## Required action
Reproduce, character for character, the entries from their opening line through the line with "The width and height of the screenshot is (544, 2576).".

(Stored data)
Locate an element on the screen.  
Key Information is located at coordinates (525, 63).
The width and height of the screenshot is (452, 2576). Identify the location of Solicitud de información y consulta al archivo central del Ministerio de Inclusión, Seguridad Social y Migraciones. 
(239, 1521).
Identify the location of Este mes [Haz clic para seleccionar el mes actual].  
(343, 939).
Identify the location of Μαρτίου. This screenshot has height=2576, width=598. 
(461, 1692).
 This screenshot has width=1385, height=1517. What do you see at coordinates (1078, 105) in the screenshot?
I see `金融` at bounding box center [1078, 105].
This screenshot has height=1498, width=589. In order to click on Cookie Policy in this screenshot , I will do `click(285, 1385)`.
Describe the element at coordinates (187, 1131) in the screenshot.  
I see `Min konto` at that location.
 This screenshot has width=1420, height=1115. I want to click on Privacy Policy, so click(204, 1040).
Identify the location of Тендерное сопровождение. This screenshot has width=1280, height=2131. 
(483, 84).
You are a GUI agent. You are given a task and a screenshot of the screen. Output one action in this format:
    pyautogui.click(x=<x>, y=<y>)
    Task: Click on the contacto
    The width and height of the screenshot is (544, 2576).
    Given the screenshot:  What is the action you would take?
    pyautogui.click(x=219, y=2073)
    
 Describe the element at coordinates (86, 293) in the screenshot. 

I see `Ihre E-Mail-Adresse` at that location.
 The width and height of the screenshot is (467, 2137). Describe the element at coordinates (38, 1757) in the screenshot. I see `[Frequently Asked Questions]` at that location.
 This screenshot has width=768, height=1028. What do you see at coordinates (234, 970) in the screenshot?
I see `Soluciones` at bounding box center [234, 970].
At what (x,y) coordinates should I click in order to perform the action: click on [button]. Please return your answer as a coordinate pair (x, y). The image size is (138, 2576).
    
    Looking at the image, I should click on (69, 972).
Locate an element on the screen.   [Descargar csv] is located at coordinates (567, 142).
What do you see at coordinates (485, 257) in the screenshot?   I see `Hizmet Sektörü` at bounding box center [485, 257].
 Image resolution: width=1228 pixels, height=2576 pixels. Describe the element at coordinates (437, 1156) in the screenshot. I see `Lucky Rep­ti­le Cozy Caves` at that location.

## Answer to this exercise
Locate an element on the screen.  
Key Information is located at coordinates (525, 63).
The width and height of the screenshot is (452, 2576). Identify the location of Solicitud de información y consulta al archivo central del Ministerio de Inclusión, Seguridad Social y Migraciones. 
(239, 1521).
Identify the location of Este mes [Haz clic para seleccionar el mes actual].  
(343, 939).
Identify the location of Μαρτίου. This screenshot has height=2576, width=598. 
(461, 1692).
 This screenshot has width=1385, height=1517. What do you see at coordinates (1078, 105) in the screenshot?
I see `金融` at bounding box center [1078, 105].
This screenshot has height=1498, width=589. In order to click on Cookie Policy in this screenshot , I will do `click(285, 1385)`.
Describe the element at coordinates (187, 1131) in the screenshot.  
I see `Min konto` at that location.
 This screenshot has width=1420, height=1115. I want to click on Privacy Policy, so click(204, 1040).
Identify the location of Тендерное сопровождение. This screenshot has width=1280, height=2131. 
(483, 84).
You are a GUI agent. You are given a task and a screenshot of the screen. Output one action in this format:
    pyautogui.click(x=<x>, y=<y>)
    Task: Click on the contacto
    The width and height of the screenshot is (544, 2576).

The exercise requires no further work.